The play has deserved accolades for its music, which ranges from Iggy Pop to Indie-pop, and also for its unsentimental picture of a drag diva - more Courtney Love than Judy Garland. Hedwig is given to clever, angry patter. When asked what creature had to die, for her to have her ratty fur coat, Hedwig quips: "My Aunt Trudy". But does the much-beloved Hedwig indicate a new affection for New York's transgendered people?

"Films such as Priscilla, Queen of the Desert and To Wong Foo have made drag non-threatening and have created expectations and audiences for something even `edgier', like Hedwig," says Eric Clarke, a Rockefeller Fellow at the Lesbian and Gay Studies Center at the City University of New York.

"Of course, people generally just want to see drag and transsexuality as entertainment, not on the street or in the supermarket," he adds.

Unlike Patrick Swayze in a dress, Hedwig isn't just a mound of sparkle. She conveys suffering and world-weariness, mourning her never-was career and her lost loves. Her songs are sophisticated: Hedwig's best number is dedicated to Plato's androgyne. One theatre critic (a fan) compared it with Rocky Horror, but the show in fact aspires to be a trash-rock version of Plato's Symposium.

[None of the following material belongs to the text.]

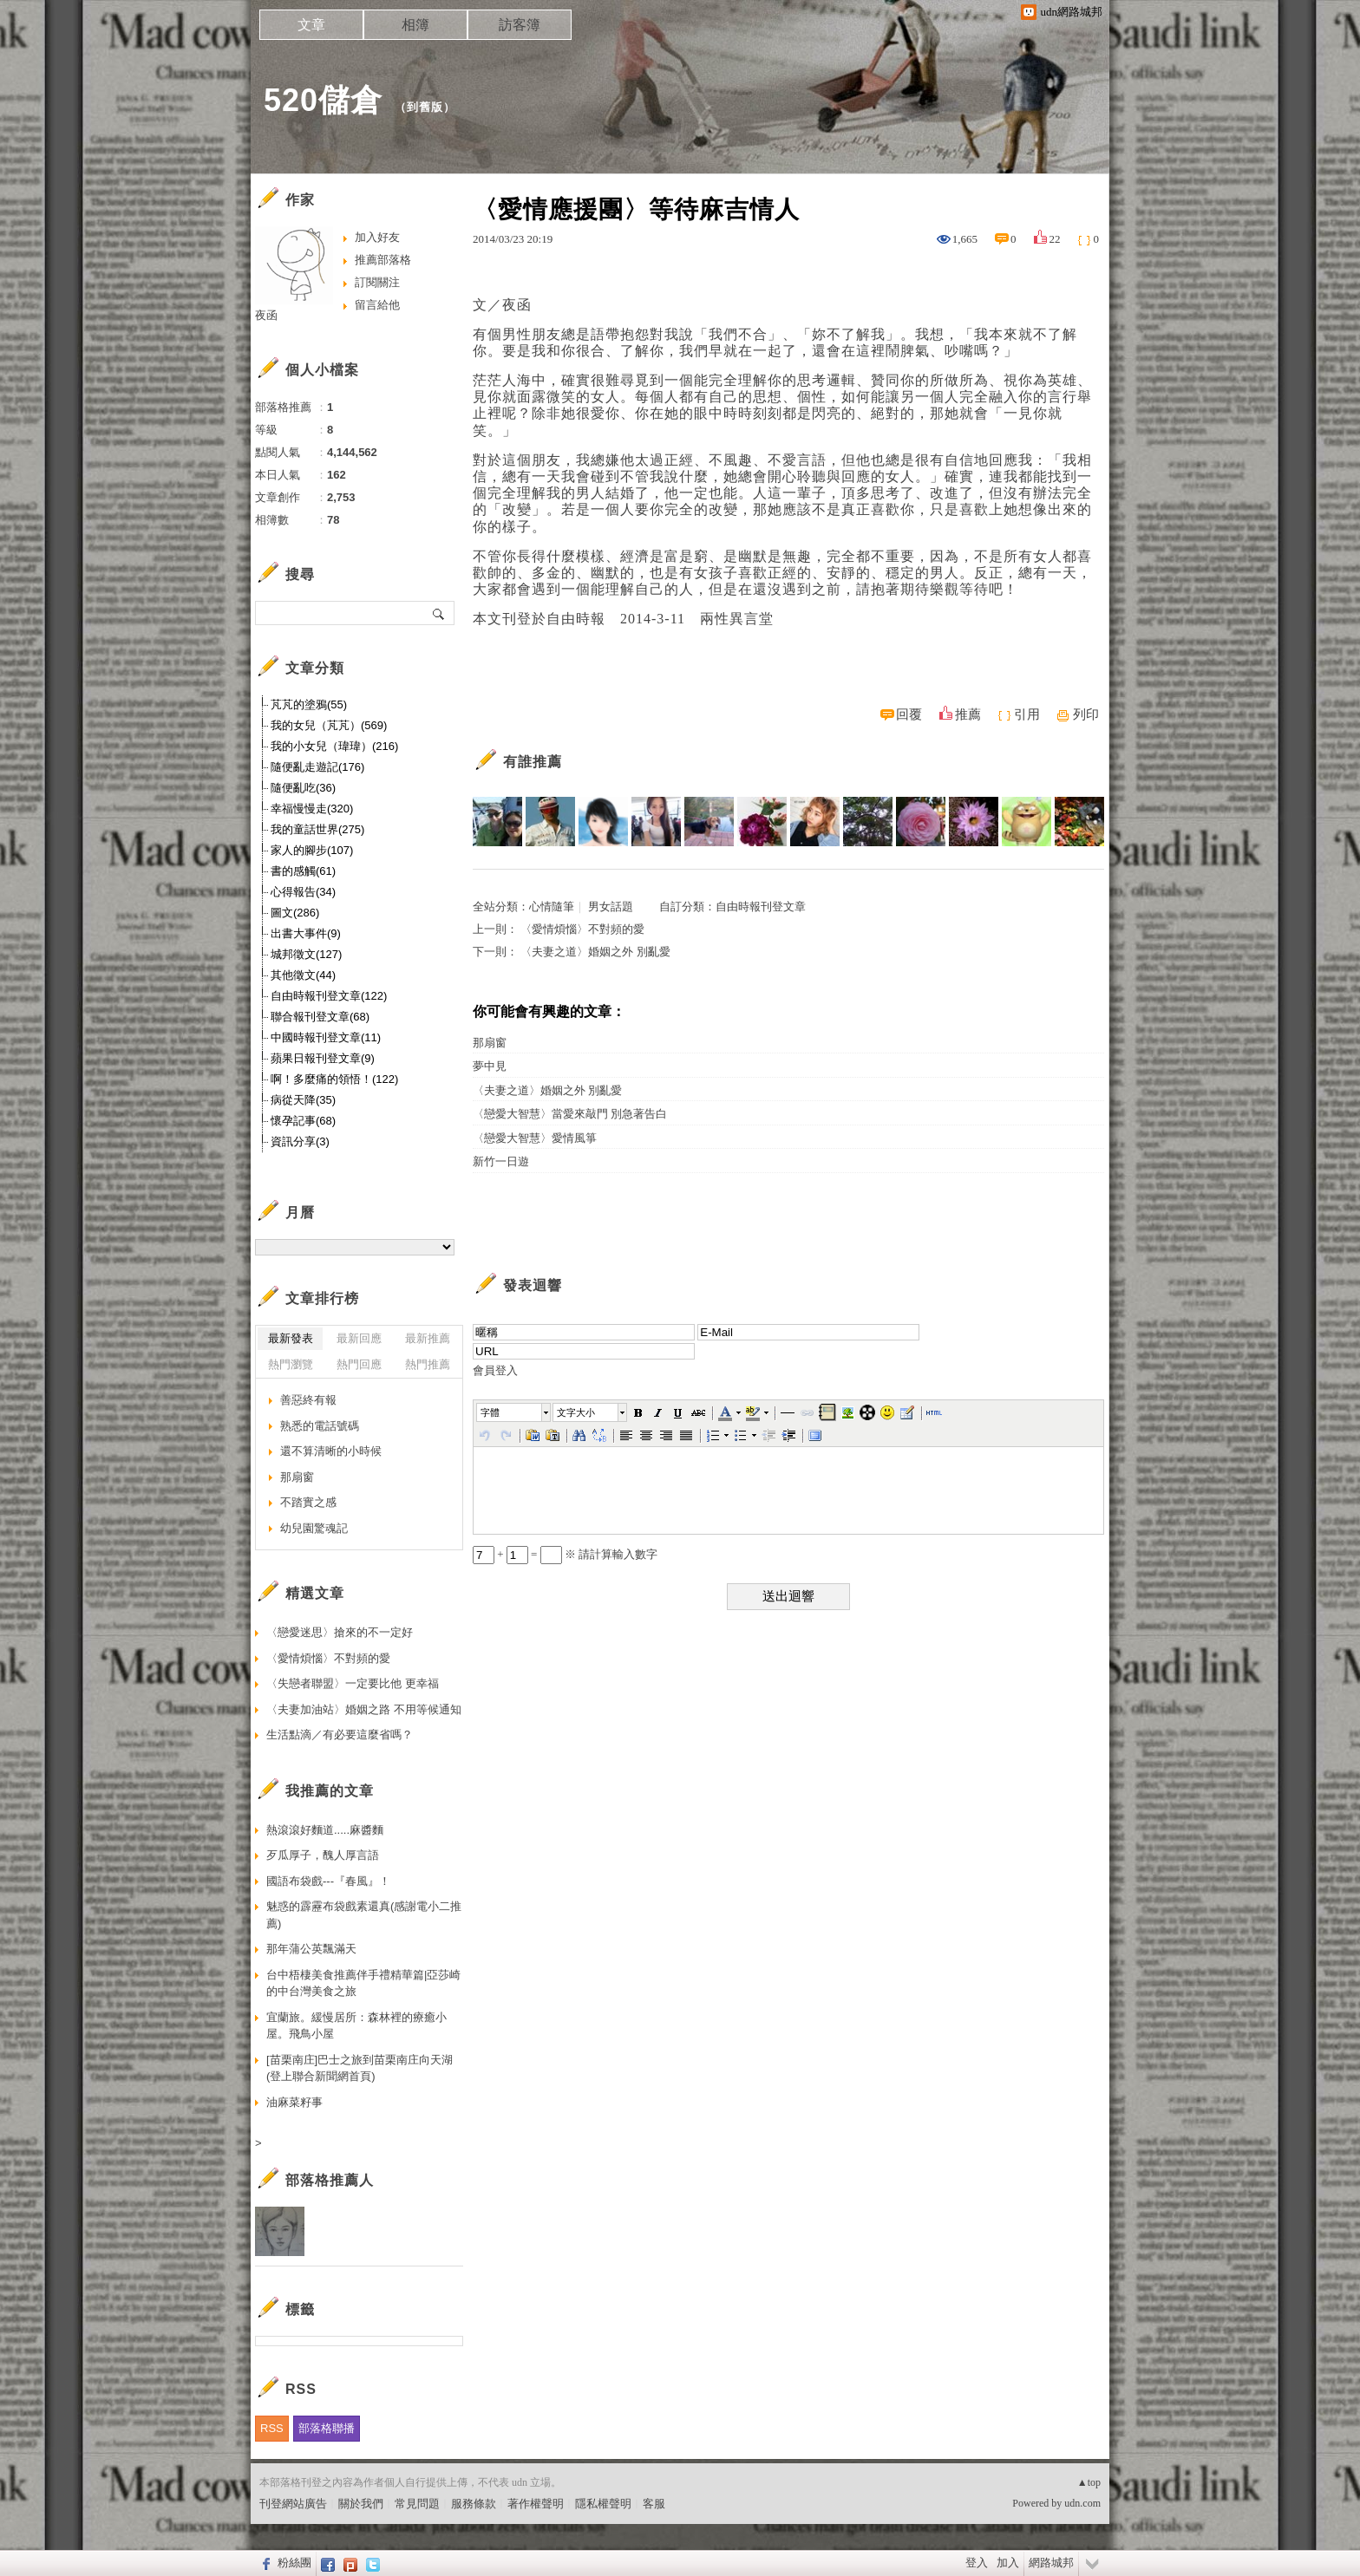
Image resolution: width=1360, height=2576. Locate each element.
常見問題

At the Bowery Ballroom, Cheater (also the play's on-stage band, The Angry Inch) played to a drag-loving het crowd, among which straight men built like spark plugs wondered out loud when the evening's Hedwig lookalike competition would get under way. With the bewigged drag queens in such short supply, one man started fetishising a "real" woman bartender with Hedwig-themed hair - two gargantuan pony tails complemented by a dog-collar and a schoolgirl pout.

"Her hair is fabulous!" one man cried. "She's fierce," said another. "No, she's fabulous," chimed a third.

Clarke compares Hedwig to another diversion in what he calls an "East Village touristic" vein - the weekly "Foxy Night" at a Manhattan bar named Cock.

"All of a sudden, straight people and conventional gay men are lining up, paying $5 and watching members of the audience do the most disgusting, unrepeatable things with their bodies for a $100 prize," says Clarke. One of those "unrepeatable" acts was akin to what the Eighties performance artist Karen Finley did with yams.

Hedwig is also something of a work of West Village tourism. After Hedwig the play, theatre-goers pour out on to the West Side Highway and walk towards the subway. And as they do, they ignore the Meat Packing district's many real transsexuals.